= Izumo sperm-egg fusion protein 1 =

Protein-coding gene in the species Homo sapiens

Izumo sperm-egg fusion protein 1 (Sperm-specific protein izumo) is encoded in humans by the IZUMO1 gene. In mammalian fertilisation, IZUMO1 binds to its egg receptor counterpart, Juno, to facilitate recognition and fusion of the gametes.

==Function==

The sperm-specific protein Izumo, named for a Japanese shrine dedicated to marriage, is essential for sperm-egg plasma membrane binding and fusion.
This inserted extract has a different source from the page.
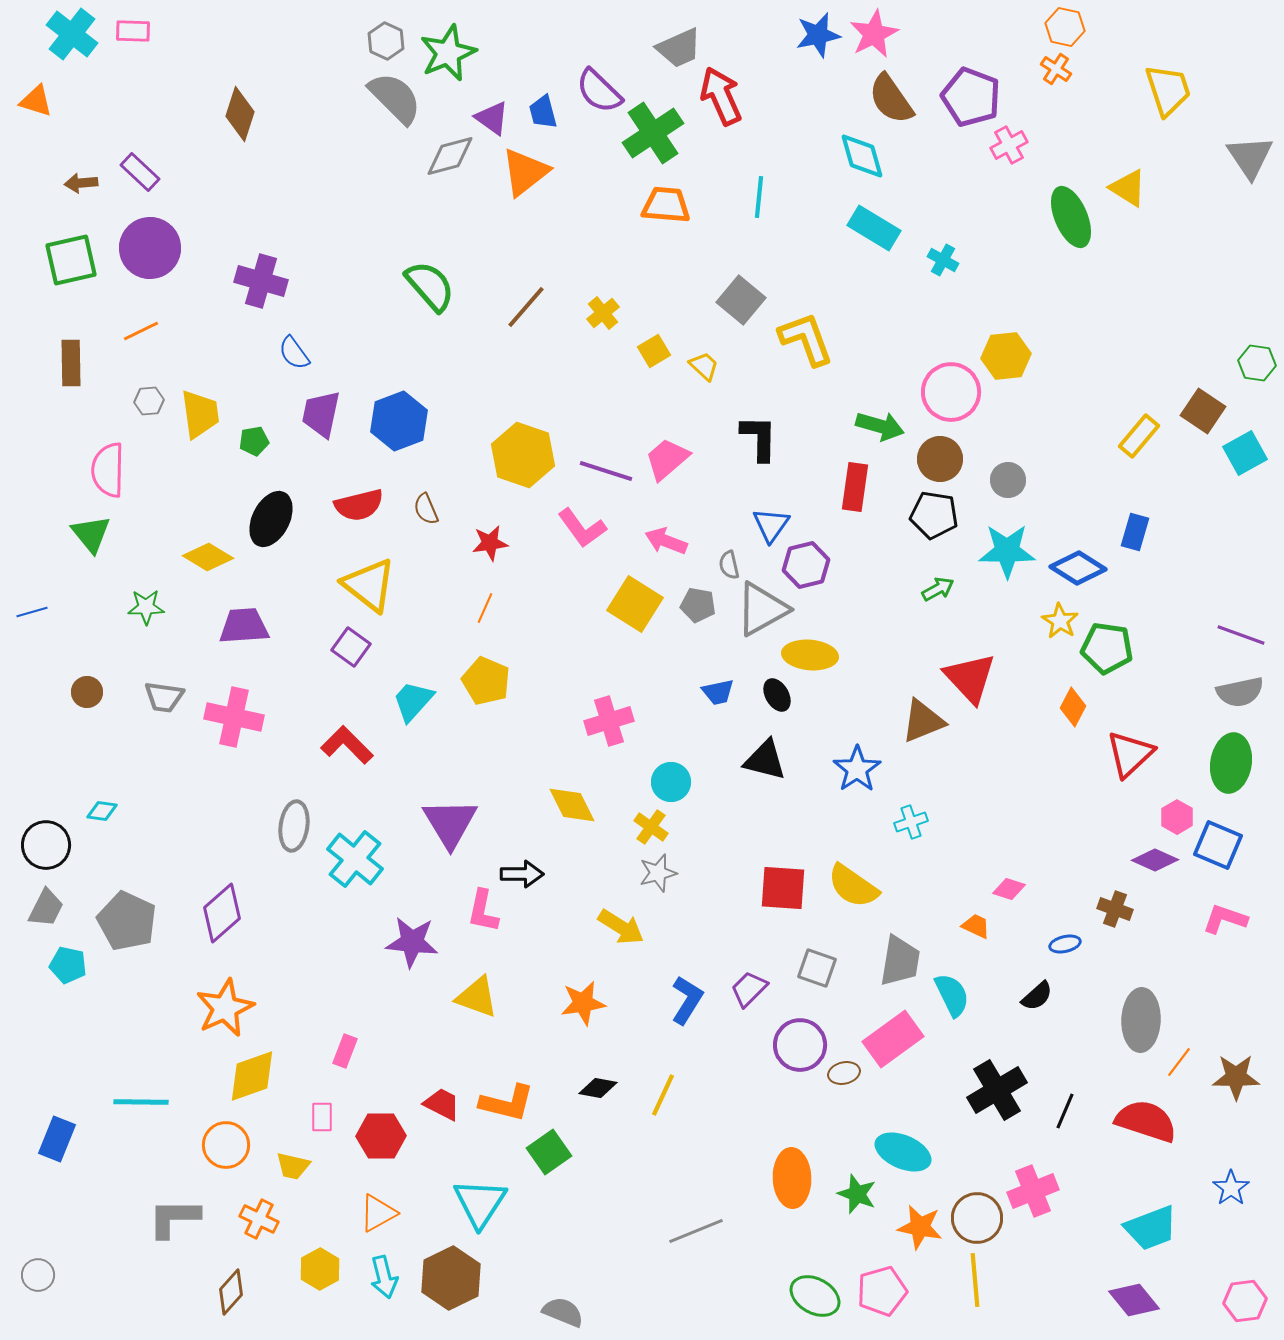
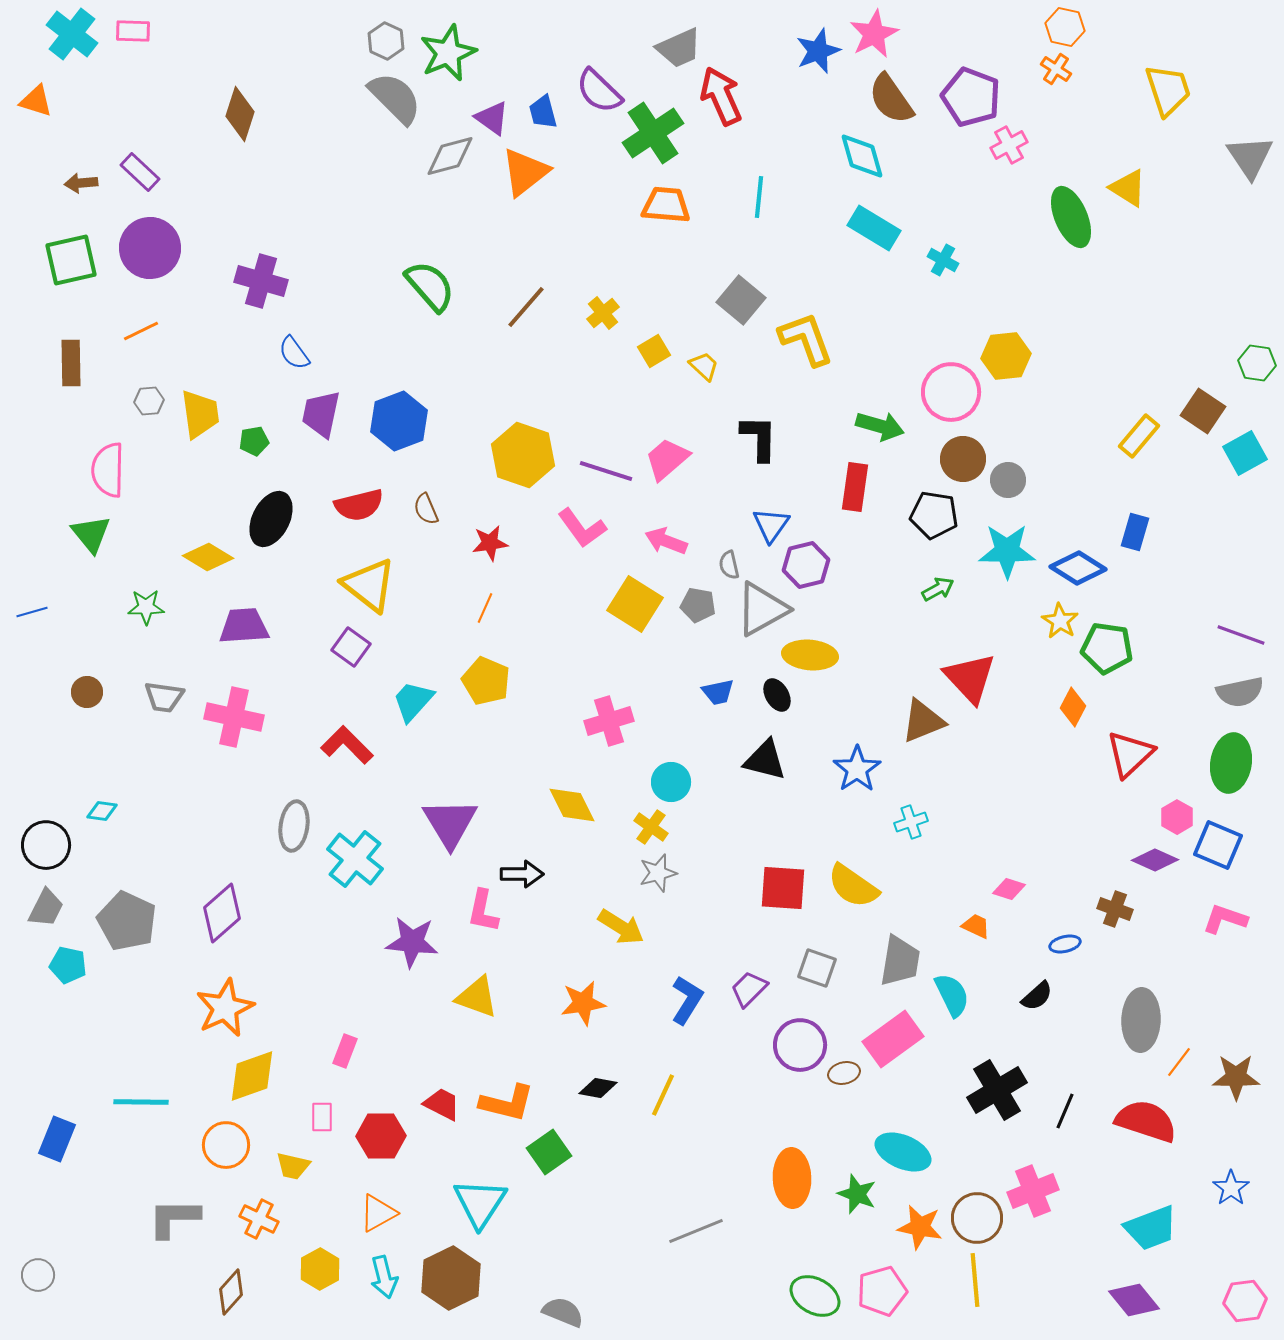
blue star at (818, 35): moved 16 px down; rotated 9 degrees counterclockwise
brown circle at (940, 459): moved 23 px right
Studies have shown that male Izumo knockout mice are sterile because their sperm are unable to fuse to the oocyte membrane.[1] Izumo -/- mice produced morphologically normal sperm that were able to penetrate the zona pellucida, but could not fuse with to the eggs. In fact, it is necessary to relocate the IZUMO1 to the site of oocyte fusion. In-vitro human experiments have also been conducted, suggesting that Izumo is required for human gamete fusion. [1]

Through the use of Western Blot analyses, it has been shown that Izumo is only expressed in the testis and is found on mature spermatozoa. Izumo-1 located on mature spermatozoa that have undergone capacitation binds to its receptor Juno, which is located on the oolemma of eggs.